Saved entries
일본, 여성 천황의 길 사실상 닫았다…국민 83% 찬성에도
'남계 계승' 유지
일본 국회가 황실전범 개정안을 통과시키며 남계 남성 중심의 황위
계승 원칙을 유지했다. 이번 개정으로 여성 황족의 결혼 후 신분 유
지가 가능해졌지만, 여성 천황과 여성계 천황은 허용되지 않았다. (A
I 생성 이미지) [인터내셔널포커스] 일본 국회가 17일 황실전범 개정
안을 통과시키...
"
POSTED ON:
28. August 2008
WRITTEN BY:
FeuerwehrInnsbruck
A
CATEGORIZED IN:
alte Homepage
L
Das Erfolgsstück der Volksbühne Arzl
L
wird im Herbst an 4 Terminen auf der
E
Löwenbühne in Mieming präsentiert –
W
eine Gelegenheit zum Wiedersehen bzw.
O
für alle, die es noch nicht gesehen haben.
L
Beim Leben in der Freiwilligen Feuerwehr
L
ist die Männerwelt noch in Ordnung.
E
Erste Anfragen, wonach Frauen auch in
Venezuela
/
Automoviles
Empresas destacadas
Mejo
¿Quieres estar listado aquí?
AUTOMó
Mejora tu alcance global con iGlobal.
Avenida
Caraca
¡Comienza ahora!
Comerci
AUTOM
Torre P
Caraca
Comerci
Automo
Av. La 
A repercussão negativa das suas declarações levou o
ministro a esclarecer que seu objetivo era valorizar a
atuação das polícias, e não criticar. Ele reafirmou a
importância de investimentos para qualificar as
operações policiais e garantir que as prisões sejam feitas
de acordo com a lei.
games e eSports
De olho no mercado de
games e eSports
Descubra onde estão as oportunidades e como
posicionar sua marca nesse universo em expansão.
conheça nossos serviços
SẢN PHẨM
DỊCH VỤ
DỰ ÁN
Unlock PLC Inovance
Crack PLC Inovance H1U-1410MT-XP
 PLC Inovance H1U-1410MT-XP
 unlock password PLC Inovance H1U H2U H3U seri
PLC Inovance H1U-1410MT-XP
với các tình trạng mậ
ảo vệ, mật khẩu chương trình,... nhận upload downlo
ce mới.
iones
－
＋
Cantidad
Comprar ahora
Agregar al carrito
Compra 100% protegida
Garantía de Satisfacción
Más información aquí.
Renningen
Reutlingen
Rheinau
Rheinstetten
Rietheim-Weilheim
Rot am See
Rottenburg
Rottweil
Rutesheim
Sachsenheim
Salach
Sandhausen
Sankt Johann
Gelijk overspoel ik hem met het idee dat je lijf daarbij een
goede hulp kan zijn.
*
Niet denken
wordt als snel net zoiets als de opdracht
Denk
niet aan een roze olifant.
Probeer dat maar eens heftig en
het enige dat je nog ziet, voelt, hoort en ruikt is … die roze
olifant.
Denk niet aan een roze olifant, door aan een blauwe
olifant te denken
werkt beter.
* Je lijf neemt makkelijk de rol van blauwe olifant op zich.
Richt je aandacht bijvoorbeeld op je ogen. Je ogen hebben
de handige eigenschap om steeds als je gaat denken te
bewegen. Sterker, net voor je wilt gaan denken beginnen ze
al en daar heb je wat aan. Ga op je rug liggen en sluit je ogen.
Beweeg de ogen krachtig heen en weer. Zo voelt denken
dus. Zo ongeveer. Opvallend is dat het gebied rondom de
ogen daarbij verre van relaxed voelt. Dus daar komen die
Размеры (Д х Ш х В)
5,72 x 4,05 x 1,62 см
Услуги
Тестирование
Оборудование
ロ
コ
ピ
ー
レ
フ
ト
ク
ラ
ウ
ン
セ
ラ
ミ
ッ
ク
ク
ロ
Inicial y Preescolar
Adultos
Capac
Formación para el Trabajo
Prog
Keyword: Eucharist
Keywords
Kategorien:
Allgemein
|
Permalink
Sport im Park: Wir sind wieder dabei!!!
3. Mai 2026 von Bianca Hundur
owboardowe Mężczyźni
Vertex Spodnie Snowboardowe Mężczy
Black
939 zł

:: Action item ::
Check each line of the entries above for the string "blauwe", and return those that contain it.

:: Exercise result ::
Denk niet aan een roze olifant, door aan een blauwe
* Je lijf neemt makkelijk de rol van blauwe olifant op zich.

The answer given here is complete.